Bioerosional ichnotaxa and the fossilization barrier

Authors

  • Richard G. Bromley
  • Kurt S. S. Nielsen

DOI:

https://doi.org/10.14241/asgp.2015.033

Abstract

For the establishment of a new ichnogenus or ichnospecies, the type material shall be fossil, not unfossilized material. This is not always possible, because the transition between the two states, the fossilization barrier, is extremely vague defined. In most fossil material, this is not a problem. However, in the case of bioerosion structures (borings, rasping traces, attachment scars in hard substrates), the problem is serious. For example, when does a sponge boring in an oyster shell become fossilized?
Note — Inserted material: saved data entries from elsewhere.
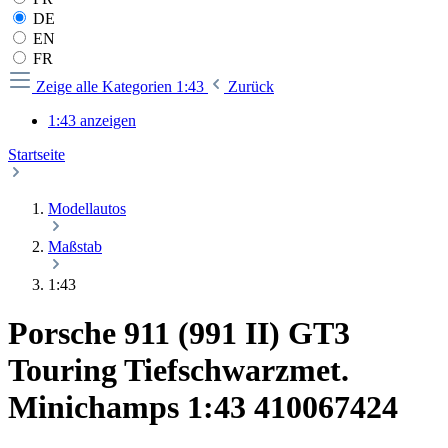
DE
EN
FR
Zeige alle Kategorien
1:43
Zurück
1:43 anzeigen
Startseite
Modellautos
Maßstab
1:43
Porsche 911 (991 II) GT3
Touring Tiefschwarzmet.
Minichamps 1:43 410067424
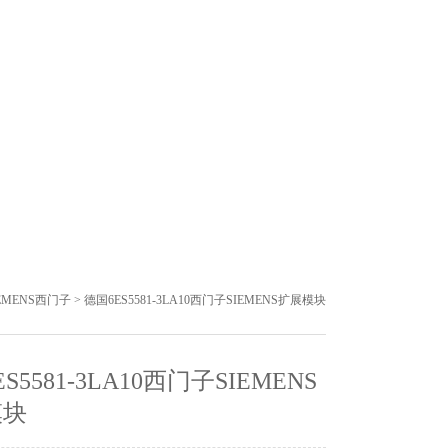
EMENS西门子
> 德国6ES5581-3LA10西门子SIEMENS扩展模块
S5581-3LA10西门子SIEMENS
模块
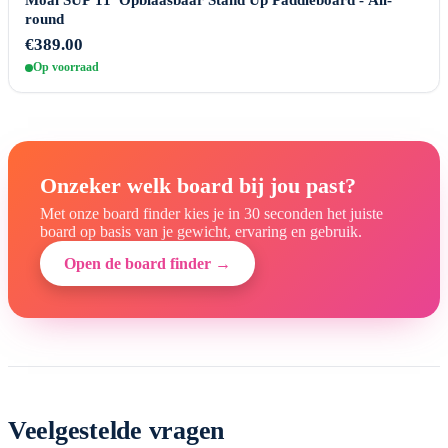
round
€389.00
Op voorraad
Onzeker welk board bij jou past?
Met onze board finder kies je in 30 seconden het juiste
board op basis van je gewicht, ervaring en gebruik.
Open de board finder →
Veelgestelde vragen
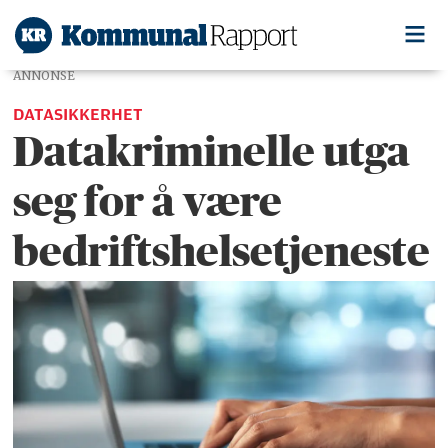
ANNONSE
DATASIKKERHET
Datakriminelle utga
seg for å være
bedrifts­­­helse­tjeneste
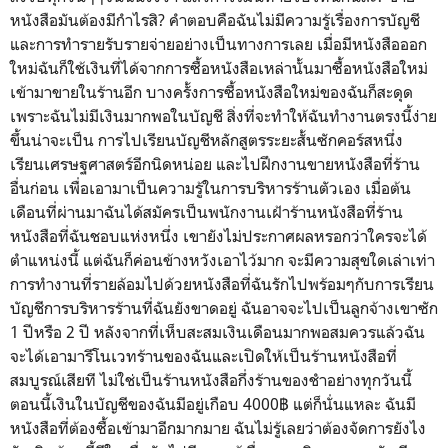
หนังสือมันต้องมีกำไรสิ? คำตอบคือฉันไม่มีความรู้เรื่องการบัญชี
และการทำรายรับรายจ่ายอย่างเป็นทางการเลย เมื่อมีหนังสือออก
ใหม่ฉันก็ใช้เงินที่ได้จากการซื้อหนังสือเหล่านั้นมาซื้อหนังสือใหม่
เข้ามาขายในร้านอีก บางครั้งการซื้อหนังสือใหม่ของฉันก็สะดุด
เพราะฉันไม่มีเงินมากพอในบัญชี สิ่งที่จะทำให้ฉันทำงานตรงนี้ง่าย
ขึ้นน่าจะเป็น การไปเรียนบัญชีหลักสูตรระยะสั้นซักคอร์สหนึ่ง
เรียนเศรษฐศาสตร์อีกนิดหน่อย และไปฝึกงานขายหนังสือที่ร้าน
อื่นก่อน เพื่อเอามาเป็นความรู้ในการบริหารร้านตัวเอง เมื่อต้น
เดือนที่ผ่านมาฉันได้สมัครเป็นพนักงานเฝ้าร้านหนังสือที่ร้าน
หนังสือที่ฉันชอบแห่งหนึ่ง เขายังไม่ประกาศผลหรอกว่าใครจะได้
ตำแหน่งนี้ แต่ฉันก็ค่อนข้างหวังเอาไว้มาก จะมีความสุขใดเล่าเท่า
การทำงานที่รายล้อมไปด้วยหนังสือที่ฉันรักไปพร้อมๆกับการเรียน
บัญชีการบริหารร้านที่ฉันยังขาดอยู่ ฉันอาจจะไปเป็นลูกจ้างเขาซัก
1 ปีหรือ 2 ปี หลังจากที่เห็บสะสมเงินเดือนมากพอสมควรแล้วฉัน
จะได้เอามารีโนเวทร้านของฉันและเปิดให้เป็นร้านหนังสือที่
สมบูรณ์เสียที ไม่ใช่เป็นร้านหนังสือกึ่งร้านของชำอย่างทุกวันนี้
ตอนนี้เงินในบัญชีของฉันมีอยู่เกือบ 4000฿ แต่ก็นั่นแหละ ฉันมี
หนังสือที่ต้องซื้อเข้ามาอีกมากมาย ฉันไม่รู้เลยว่าต้องจัดการยังไง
The question arises when Recent and sub-Recent materials are considered. Two examples are discussed. (1) Microborings are described and named in foraminifera dredged from the sea floor. In this material, it is not possible to distinguish between “fossilized” and “unfossilized” foraminifera. Bioturbation and other processes may have mixed recently dead, Pleistocene and older foraminifera in the sea-floor sediments. (2) Small, characteristic borings are made by slipper limpets in pagurized gastropod shells. The structures would constitute a new ichnospecies of Oichnus, but these borings have not been found in “fossilized material” and the borings therefore remain nameless. Because bioerosion structures constitute “ready-made fossils”, it is suggested that the onset of fossilization be equated with the death of the bioeroding tracemaker.